Code Project: control Digg with Python

Code

Everyone knows that Digg is a hugely popular social news website where like-minded folks gather and flame each other to death. But if you're a Digg user and want to flex your coding skills to get a little more from the site, we've got the perfect code project for you: we're going to show you how to write a Python app to read Digg submissions and geo-locate them using GeoIP.

You should know that, even though there's a perfectly reasonable - if slightly out of date - API for Digg, we're going to create our own miniature one instead that does just what we need. If you want to go further you'll find this an easy place to start, and it also gives you some good practice in working with XML.

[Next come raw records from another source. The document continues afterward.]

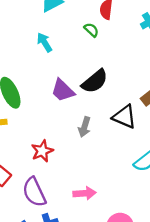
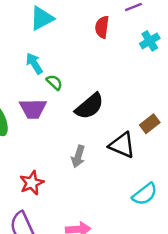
green semicircle: (91, 30) -> (54, 82), moved
purple trapezoid: (63, 90) -> (33, 109), moved, turned -45

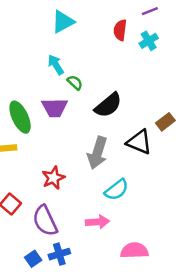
cyan cross: (150, 41) -> (149, 41), moved
gray arrow: (78, 156) -> (97, 153), size x1.5
cyan semicircle: (145, 194) -> (117, 190), moved

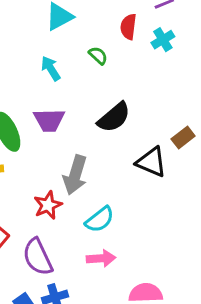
green semicircle: (75, 83) -> (98, 55), moved
gray arrow: (97, 153) -> (75, 175), moved
cyan semicircle: (117, 190) -> (100, 220), moved

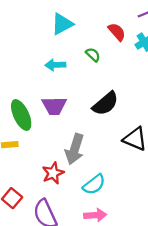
red semicircle: (128, 27) -> (117, 32), turned 132
cyan arrow: (51, 68) -> (55, 65), turned -60

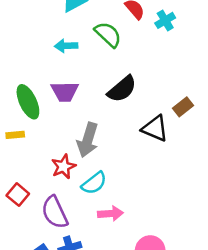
green semicircle: (93, 55) -> (108, 34), size x1.6
cyan semicircle: (94, 184) -> (94, 183), moved

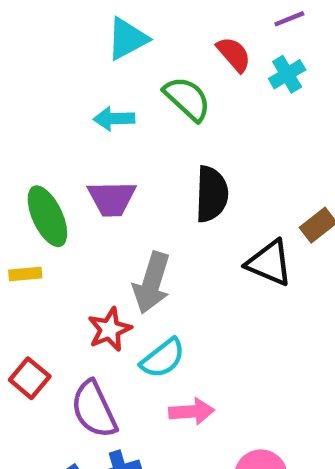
black semicircle: (122, 89) -> (212, 194), turned -48

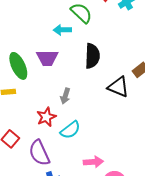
cyan arrow: (114, 119) -> (62, 30), moved
gray arrow: (152, 283) -> (65, 96), size x0.6
pink arrow: (192, 412) -> (93, 162), moved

Many sites use a particular form of communication for their API and some use several. Of these, the most popular are JSON and XML. JSON is simpler and easy to integrate into JavaScript, which is why it often pops up. XML is bigger, chunkier and prettier. It's also slightly easier to follow, but you end up with swathes of response even for a simple query. Still, it's what we'll use here.

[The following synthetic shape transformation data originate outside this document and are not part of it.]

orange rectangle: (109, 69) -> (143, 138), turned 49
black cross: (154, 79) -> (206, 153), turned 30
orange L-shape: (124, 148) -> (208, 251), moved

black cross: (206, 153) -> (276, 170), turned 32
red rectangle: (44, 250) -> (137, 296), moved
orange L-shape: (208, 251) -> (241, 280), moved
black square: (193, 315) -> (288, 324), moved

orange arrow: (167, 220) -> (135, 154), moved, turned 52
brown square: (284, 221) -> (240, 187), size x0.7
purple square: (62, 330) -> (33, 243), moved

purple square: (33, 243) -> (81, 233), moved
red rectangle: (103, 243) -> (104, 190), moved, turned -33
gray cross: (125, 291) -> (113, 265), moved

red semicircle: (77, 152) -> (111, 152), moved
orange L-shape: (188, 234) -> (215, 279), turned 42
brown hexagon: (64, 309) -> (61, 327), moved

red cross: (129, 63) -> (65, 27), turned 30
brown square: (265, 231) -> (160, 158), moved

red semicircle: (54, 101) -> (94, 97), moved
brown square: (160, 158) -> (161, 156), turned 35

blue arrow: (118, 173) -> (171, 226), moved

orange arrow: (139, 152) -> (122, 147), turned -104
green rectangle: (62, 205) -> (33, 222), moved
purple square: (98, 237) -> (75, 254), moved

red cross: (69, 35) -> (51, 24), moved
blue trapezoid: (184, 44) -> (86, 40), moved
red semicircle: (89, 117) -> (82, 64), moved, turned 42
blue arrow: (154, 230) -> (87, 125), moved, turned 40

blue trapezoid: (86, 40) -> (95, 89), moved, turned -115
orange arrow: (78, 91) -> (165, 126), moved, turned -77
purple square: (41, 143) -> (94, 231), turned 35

To be fair, there isn't a great deal of difference between them, but XML is the lingua franca of the web, so if you can handle API calls through XML, it will stand you in good stead.

Python handles XML well and has an established module for manipulating it, but we're getting ahead of ourselves. The first thing we need to do is determine how we can interact with the Digg API in the first place. And, as with many web-savvy social websites, Digg has lots of documentation for programmers on how to use the API. Yay!

Digg it URL style

Head over to the Digg API site (http://apidoc.digg.com) and take a look at what's on offer. The API is accessed through the main website via queries. You're probably familiar with these already - they're a collection of values that are passed to the webserver for processing, beginning with a ? and separated by &. We don't even need to write a single line of code ourselves to try them out, because we can just make up a URL and type it into a browser.

The Digg API has its own site and plenty of documentation, although it isn't always that easy to follow.

The Digg API has its own site and plenty of documentation, although it isn't always that easy to follow.

Since we're going to use the default XML response, a browser such as Firefox will display the resulting XML code directly in the browser window without having to save it to a file first, which is a great boon. After all, the only thing more annoying than typing in a complicated request and generating an error is having to load up the file in your text editor to find out that it didn't work.

The Digg API works by having specific endpoints, or URL paths, to activate particular functions. So, for example, if you want to find out the latest hot list you would navigate to http://services.digg.com/stories/hot.

Try it in your browser and you'll get an error message, though. The only proviso from Digg to provide these services is that the application making the request needs to have an appkey (or API key). This is common among web services - they want to be able to identify particular clients. This isn't for nefarious reasons, but if something is misbehaving and hitting the server every 10 milliseconds, they want to be able to block it without bringing down the whole API.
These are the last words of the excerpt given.